Zomato looks to put 40 percent of its last-mile workforce on bikes

 Source: Zomato
Source: Zomato

Zomato, an India-based restaurant search and food delivery platform, has pledged to move 40 percent of its last-mile delivery workforce to power-assisted bikes by the end of 2021. Mohit Gupta, the CEO of its food delivery business, stated that Zomato is conscious of India’s air pollution woes and is taking “baby steps” towards reducing its carbon footprint.

Zomato runs its business across 24 countries including the U.S. and Canada, with nearly 200 million monthly visitors to its site. What started out in 2008 as a restaurant discovery platform and then also as a crowd-sourced review forum, quickly grew to accommodate several thousand restaurants over the next decade, employing over 4,300 employees currently at a $2.5 billion valuation.

Zomato moved into online food ordering and delivery in early 2015. The Indian food delivery market now witnesses heavy competition as companies like Uber Eats, Foodpanda, Swiggy and Zomato fight to gain customer loyalty by providing discounts on food orders and expanding their reach across the country. In that regard, Zomato’s current move towards reducing its carbon emissions could likely create goodwill amongst its largely urban target audience.

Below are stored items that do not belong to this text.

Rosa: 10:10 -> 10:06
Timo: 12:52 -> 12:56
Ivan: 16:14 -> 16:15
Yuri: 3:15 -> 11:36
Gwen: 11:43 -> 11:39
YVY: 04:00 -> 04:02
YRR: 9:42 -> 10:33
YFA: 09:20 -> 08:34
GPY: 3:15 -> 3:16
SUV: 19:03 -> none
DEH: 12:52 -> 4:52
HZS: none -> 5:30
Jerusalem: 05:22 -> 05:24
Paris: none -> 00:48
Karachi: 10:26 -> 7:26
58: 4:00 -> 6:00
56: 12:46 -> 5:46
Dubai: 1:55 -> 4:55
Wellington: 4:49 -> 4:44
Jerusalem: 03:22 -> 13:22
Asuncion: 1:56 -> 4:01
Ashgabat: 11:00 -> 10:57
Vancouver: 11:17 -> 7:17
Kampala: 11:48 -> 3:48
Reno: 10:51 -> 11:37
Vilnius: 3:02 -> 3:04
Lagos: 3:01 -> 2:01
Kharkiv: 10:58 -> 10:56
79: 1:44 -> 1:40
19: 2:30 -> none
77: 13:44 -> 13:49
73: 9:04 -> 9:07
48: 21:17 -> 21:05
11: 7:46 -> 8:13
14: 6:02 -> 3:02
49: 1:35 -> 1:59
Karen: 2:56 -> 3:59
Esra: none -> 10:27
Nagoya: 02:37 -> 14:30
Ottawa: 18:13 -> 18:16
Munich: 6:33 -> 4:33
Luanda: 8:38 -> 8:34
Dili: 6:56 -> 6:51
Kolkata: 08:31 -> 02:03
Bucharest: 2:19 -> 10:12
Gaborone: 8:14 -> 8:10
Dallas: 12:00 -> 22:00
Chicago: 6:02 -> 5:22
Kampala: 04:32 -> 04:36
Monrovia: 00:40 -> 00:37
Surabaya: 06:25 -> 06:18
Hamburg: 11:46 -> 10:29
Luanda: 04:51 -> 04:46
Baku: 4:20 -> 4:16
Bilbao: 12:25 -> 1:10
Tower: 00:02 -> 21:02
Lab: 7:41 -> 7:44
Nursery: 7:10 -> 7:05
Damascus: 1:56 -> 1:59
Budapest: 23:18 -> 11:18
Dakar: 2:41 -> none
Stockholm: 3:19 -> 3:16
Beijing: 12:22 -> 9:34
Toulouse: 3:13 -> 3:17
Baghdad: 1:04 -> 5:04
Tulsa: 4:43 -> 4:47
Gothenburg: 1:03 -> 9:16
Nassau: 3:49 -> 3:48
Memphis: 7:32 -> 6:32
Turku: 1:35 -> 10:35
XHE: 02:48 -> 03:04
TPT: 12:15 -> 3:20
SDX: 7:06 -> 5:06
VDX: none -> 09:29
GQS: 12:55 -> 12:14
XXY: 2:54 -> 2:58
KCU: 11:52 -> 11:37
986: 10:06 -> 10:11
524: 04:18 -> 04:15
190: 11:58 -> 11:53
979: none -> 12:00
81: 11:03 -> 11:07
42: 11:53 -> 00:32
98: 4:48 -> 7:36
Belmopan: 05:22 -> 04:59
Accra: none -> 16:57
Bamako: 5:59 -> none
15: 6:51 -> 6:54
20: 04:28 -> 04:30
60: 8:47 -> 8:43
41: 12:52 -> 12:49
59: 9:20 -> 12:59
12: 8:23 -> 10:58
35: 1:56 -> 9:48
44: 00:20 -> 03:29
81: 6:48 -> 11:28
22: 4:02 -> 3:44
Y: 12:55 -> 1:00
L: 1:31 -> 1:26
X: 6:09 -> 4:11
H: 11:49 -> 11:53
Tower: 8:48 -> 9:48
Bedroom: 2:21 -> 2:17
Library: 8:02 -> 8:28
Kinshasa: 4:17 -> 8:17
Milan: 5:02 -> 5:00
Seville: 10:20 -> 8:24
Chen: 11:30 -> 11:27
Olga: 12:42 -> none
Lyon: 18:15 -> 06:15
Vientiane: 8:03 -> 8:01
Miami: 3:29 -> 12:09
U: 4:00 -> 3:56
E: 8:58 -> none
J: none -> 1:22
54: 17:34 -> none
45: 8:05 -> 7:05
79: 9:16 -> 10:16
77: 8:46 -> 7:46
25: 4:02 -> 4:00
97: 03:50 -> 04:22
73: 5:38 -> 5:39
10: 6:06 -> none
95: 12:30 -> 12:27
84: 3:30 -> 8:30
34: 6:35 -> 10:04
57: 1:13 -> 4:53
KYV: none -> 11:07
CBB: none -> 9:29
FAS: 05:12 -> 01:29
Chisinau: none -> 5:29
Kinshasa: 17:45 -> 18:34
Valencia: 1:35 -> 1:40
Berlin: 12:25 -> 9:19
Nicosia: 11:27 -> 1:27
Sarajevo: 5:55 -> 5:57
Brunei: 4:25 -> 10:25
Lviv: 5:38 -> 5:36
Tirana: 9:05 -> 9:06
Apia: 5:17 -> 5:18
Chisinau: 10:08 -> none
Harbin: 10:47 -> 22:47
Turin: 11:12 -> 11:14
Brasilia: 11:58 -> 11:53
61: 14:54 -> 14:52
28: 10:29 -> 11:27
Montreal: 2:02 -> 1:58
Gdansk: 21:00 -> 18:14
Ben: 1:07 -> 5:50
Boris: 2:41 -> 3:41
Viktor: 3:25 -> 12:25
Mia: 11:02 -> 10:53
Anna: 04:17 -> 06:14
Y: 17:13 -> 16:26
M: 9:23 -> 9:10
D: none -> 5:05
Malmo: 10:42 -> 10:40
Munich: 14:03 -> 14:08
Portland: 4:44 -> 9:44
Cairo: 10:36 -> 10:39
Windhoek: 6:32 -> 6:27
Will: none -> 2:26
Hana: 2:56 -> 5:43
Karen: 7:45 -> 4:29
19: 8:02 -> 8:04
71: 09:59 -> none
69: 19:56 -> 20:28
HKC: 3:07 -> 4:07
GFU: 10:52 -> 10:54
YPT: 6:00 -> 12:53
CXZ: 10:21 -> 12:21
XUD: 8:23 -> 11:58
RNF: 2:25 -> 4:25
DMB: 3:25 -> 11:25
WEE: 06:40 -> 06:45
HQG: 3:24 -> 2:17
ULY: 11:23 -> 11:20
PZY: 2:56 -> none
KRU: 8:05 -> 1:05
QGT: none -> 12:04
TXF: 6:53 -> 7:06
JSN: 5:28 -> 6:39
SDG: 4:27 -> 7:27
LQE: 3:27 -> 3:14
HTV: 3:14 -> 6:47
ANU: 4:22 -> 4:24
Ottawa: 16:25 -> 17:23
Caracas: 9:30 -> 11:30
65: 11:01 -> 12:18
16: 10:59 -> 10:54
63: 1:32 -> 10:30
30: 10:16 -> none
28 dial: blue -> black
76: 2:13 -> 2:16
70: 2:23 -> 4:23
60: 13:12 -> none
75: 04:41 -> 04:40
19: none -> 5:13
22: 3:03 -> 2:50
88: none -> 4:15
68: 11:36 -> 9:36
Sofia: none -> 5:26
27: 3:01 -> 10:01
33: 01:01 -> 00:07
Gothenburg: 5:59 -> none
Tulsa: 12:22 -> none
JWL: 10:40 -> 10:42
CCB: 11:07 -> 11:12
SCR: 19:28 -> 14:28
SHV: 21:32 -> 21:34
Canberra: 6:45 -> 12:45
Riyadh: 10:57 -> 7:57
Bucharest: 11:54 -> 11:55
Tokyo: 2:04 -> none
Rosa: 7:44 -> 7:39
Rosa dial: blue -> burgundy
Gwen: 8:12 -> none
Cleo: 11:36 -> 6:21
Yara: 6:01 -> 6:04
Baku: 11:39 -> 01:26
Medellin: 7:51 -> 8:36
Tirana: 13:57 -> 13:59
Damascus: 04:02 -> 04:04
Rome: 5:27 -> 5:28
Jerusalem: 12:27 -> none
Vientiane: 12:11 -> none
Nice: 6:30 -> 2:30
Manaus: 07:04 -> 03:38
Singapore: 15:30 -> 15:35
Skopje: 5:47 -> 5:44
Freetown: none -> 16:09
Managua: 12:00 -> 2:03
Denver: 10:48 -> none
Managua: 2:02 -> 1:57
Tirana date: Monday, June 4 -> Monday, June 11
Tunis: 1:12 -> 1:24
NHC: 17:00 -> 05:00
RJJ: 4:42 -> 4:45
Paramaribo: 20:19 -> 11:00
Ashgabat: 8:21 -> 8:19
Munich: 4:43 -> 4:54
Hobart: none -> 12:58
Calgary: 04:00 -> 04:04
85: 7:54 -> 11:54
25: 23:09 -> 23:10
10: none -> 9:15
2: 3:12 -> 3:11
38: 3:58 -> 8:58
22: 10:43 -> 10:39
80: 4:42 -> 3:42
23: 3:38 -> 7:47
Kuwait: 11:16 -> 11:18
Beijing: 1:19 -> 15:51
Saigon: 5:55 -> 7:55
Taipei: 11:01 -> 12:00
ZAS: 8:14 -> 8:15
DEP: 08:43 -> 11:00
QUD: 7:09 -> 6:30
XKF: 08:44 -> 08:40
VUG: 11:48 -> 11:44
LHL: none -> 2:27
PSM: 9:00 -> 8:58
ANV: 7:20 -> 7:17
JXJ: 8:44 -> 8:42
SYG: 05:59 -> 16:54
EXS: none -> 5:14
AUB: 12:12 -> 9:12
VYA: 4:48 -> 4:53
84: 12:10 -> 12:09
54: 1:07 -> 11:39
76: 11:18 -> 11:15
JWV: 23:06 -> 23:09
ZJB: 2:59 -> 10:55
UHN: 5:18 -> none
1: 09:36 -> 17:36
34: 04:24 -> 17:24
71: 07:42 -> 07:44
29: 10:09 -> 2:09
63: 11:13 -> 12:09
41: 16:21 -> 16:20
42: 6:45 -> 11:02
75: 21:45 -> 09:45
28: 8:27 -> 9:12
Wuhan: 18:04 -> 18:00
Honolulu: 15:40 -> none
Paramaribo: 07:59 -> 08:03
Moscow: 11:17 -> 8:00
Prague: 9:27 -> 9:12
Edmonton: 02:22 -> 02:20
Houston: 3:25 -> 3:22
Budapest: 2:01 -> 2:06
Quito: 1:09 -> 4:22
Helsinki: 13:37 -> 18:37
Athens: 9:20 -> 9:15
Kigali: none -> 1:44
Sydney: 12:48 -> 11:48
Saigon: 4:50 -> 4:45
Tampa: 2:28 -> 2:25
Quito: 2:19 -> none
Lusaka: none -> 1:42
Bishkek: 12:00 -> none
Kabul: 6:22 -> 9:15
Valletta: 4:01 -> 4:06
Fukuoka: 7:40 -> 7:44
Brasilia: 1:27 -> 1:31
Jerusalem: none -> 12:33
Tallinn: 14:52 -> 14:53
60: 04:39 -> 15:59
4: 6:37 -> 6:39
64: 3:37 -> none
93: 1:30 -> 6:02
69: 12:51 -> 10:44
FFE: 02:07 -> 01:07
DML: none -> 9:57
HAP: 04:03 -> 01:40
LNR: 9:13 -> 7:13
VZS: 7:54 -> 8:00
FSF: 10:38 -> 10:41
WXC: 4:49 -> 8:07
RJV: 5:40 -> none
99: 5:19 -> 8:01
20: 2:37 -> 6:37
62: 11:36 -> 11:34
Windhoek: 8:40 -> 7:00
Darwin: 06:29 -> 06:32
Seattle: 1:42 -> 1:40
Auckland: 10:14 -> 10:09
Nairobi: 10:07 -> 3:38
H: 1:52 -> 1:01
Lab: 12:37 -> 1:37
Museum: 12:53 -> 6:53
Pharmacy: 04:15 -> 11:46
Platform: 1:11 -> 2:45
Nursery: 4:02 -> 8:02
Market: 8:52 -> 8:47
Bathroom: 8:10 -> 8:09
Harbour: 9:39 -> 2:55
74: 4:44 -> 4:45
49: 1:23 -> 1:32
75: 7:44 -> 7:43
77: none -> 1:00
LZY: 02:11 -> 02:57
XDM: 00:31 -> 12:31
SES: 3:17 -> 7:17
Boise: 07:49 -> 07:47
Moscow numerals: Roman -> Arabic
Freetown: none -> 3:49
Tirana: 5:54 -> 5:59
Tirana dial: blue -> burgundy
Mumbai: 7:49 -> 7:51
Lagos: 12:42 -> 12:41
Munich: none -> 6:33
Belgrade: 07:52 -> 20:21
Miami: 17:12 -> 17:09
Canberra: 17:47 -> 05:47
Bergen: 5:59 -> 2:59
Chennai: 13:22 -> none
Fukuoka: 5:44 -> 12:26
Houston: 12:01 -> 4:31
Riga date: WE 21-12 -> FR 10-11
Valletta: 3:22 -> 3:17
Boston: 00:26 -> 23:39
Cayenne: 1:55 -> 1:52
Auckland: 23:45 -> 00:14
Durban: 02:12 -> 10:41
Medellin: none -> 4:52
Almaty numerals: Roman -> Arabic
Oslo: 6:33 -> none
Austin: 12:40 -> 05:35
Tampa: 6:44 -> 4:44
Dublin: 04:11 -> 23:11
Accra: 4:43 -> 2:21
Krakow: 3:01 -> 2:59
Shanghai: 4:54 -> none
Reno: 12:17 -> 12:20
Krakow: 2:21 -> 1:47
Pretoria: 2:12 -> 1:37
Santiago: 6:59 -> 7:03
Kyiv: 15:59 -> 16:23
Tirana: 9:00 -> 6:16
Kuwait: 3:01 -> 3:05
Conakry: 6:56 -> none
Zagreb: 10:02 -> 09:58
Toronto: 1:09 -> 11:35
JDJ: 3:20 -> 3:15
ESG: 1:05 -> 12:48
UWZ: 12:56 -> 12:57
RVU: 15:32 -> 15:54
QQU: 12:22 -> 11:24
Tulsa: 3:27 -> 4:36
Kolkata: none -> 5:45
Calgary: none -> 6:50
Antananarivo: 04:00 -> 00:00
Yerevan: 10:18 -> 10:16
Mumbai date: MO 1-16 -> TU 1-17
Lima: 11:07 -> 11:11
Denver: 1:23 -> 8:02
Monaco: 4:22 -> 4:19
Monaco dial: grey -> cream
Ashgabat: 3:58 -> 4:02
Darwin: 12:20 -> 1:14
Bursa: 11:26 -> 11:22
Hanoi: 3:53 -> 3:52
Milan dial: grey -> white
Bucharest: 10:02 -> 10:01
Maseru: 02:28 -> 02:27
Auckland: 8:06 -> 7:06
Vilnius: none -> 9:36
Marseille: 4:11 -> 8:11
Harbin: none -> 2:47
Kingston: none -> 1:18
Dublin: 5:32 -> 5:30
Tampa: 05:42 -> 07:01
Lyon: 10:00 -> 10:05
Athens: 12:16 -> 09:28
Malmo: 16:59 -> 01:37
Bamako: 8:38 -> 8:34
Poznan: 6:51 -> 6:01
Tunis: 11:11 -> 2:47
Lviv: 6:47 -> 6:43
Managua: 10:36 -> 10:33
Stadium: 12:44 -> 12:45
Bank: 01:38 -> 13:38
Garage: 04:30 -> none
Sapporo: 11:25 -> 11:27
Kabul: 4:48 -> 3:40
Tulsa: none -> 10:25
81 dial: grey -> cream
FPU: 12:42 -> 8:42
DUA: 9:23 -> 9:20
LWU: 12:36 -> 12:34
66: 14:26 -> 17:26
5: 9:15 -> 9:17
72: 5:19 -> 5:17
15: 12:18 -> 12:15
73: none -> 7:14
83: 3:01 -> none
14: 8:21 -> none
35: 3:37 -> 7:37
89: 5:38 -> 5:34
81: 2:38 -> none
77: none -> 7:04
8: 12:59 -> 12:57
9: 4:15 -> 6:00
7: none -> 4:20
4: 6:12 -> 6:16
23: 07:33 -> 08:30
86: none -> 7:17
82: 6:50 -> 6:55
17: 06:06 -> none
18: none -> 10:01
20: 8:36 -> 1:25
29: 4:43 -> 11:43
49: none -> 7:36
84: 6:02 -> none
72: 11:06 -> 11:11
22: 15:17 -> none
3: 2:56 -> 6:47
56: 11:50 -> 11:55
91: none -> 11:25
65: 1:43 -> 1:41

Zomato has over 150,000 contract delivery workers in India, and adds nearly 150 more to its fleet every day. An overwhelming majority of these workers deliver food on motorcycles, as it is the fastest way to navigate the heavily trafficked and highly chaotic road traffic in Indian cities. Motorcycles generally emit fewer pollutants than automobiles. And though cars emit less pollution than delivery vans, the condition of many of these automobiles in India is dismal, due to shoddy maintenance and engines that run well past their prime.

With that in perspective, Zomato’s idea of shifting its workers to electric and mechanical bikes makes sense. “On an average, a million trips are carried out daily by these delivery partners in order to make sure our users receive their favorite food items on time,” wrote Gupta in the statement.

“These journeys translate to approximately 4.4 million kilometers (2.7 million miles) a day. To give you a relative context, that’s more than 11 times the distance between the earth and moon. With such an astronomical figure at play, one can only imagine the pollutants being discharged by the delivery fleet in totality,” he continued.

Unlike the West’s relative homogeneity in road traffic, Indian road traffic is extremely heterogeneous. A cursory glance across a traffic bottleneck in India often involves mechanical bikes, motorbikes, three-wheeled autos, cars, buses and trucks. Quite plainly, this makes delivery a nightmare. Add to this the impractical door-delivery time schedules that delivery companies force on their personnel, and last-mile logistics turns out to be a horrific ordeal for the workforce.

With bikes, Zomato’s personnel might actually gain leverage as they will be able to use the pavements and walkways to reach destinations on time. Zomato has mentioned that the delivery partners who agree to work on bikes would be allotted orders that require them to navigate a shorter distance – an average of 1.5 miles  – to ensure speedy delivery. For now, Zomato asks its workforce to bring their own mechanical bikes to work, and for the ones who aspire to use electric bike variants, they can get one through Zomato’s partnership with bike entities like Mobycy, e-HIRAN, TNT, Yulu, and Zoomcar’s PEDL.

Zomato believes that apart from lessening its carbon footprint, this move would also open up opportunities for people who own bikes. Today, Zomato has 5,000 cyclists in its fleet, operating across 12 cities in India, with most of them working in the Delhi National Capital Region.